You can visit the studio where ceramic reliefs are produced.
CREARE Atami-Yugawara Studio is situated about a five-minute walk from a bus stop named Ochiai Bashi, which is about a ten-minute ride by Hakone Tozan Bus from Yugawara Station of the JR Tokaido Line. You can visit the studio where ceramic reliefs are produced for free with a reservation in advance.
The studio is a two-story building in a well-hole style. There is clay used to produce reliefs heaped in the center of the studio.
Scale model before producing a full-scale relief
You can only see part of the production process because it takes one year from planning to completion, but staff will give you a detailed explanation while showing ceramic reliefs produced in the past and samples.
They, first of all, make a scale model based on an original drawing made by an artist. The clay that will be used for a finished work is used to make a model to determine how to turn the drawing into a three-dimensional relief.
Checking how the model looks from the second floor
The next step is to draw a plan based on the model. This is an important step because the relief is produced based on both the model and the plan. Due to its large size, the relief is divided into some parts and each staff member is assigned to a different part.
During the process of production, they look down on the entire object from the second floor to check, many times, to see if the relief is being produced according to their plan, and to make sure they share the same image of the finished product.
A ceramic relief is cut into some pieces before firing.
After shaping, the relief is fired. Because a ceramic relief produced here is too large to be fitted into any kiln, it is cut into small pieces to be fired. It is carefully decided where to be cut so as not to lose its three dimensional structure. To cut it into pieces without breaking detailed parts, a long thin knife is required. They therefore made a knife that looks like a long spear, by themselves, exclusively for ceramic reliefs.
There is a gas kiln and an electric kiln, and which to use depends on the needs. Following a biscuit firing at the temperature of 850 °C for about three days, the relief is glazed and calcined at 1,230 °C. It takes about a week from putting it into a kiln to taking it out.
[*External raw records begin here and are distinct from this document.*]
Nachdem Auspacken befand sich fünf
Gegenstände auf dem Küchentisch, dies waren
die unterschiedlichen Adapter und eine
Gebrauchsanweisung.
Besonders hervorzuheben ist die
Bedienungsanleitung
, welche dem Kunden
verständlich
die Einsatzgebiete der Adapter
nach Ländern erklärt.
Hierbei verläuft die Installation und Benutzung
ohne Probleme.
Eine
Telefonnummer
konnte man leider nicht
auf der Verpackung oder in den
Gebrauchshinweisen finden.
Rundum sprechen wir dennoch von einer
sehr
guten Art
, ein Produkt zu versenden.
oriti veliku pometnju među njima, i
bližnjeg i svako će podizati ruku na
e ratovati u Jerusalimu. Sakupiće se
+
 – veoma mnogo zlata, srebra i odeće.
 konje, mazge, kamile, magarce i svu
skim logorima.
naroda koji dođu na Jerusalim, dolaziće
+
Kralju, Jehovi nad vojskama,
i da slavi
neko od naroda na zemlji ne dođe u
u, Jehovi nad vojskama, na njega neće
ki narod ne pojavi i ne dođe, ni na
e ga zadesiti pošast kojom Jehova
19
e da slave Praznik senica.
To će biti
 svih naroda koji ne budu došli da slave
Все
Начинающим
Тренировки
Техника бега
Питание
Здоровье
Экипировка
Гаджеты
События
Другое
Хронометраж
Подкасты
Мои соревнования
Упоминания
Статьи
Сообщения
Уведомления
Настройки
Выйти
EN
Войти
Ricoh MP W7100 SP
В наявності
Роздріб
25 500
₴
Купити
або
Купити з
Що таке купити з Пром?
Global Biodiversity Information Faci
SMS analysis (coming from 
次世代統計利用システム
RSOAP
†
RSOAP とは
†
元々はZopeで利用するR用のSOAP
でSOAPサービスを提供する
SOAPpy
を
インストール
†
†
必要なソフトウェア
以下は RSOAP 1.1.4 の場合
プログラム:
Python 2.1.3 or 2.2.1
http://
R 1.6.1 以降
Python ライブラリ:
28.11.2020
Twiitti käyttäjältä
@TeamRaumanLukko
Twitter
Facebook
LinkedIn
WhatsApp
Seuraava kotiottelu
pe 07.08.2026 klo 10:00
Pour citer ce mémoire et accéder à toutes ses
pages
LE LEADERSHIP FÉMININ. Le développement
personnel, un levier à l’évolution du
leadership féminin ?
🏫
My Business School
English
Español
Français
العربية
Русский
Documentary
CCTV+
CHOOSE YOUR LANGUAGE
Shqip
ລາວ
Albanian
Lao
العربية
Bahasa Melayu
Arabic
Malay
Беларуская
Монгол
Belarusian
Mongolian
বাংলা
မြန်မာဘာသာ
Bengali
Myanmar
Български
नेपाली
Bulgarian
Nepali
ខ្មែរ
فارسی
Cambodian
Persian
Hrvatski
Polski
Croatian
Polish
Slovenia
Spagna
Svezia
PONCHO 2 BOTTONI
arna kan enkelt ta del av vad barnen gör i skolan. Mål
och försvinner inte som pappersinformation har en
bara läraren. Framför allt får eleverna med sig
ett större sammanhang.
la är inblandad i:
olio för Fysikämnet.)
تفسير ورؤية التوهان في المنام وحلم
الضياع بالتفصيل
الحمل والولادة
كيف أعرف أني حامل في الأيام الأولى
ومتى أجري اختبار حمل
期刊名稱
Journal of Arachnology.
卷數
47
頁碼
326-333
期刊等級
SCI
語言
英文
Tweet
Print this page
All pieces are marked to facilitate reassembling. It looks like a huge jigsaw puzzle. The pieces are assembled in the studio, followed by an inspection by the artist and the final adjustment. After all the procedures are completed, the ceramic relief is installed at the planned site.
Coloring with glazes selected from more than 5,000 kinds
Rich coloring is one of the attractive features of ceramic reliefs. At this studio, they prepare glazes in many different colors based on the original painting by mixing basic colors. Colors develop extensively and differently depending on the formation of bulges and swellings on the surface, giving greater visual depth to the painting.
There are glazes in more than 5,000 different colors that have been prepared at this studio but, according to studio staff, they are still not enough.
Adjacently located stained glass studio
In the same building is a stained glass studio, which you can also visit.
They use the highest quality glass that enables artists to achieve unique surface reflection and beautiful gradations of color. Various kinds of stained glass displayed in the studio shine brilliantly in natural light.
Studio tour: Free of charge (Reservation required two days in advance)
Closed on Saturday, Sunday and national holidays.
A tour is available from 1:00 p.m. to 6:00 p.m.
A tour takes about one hour.
The studio has no services in English.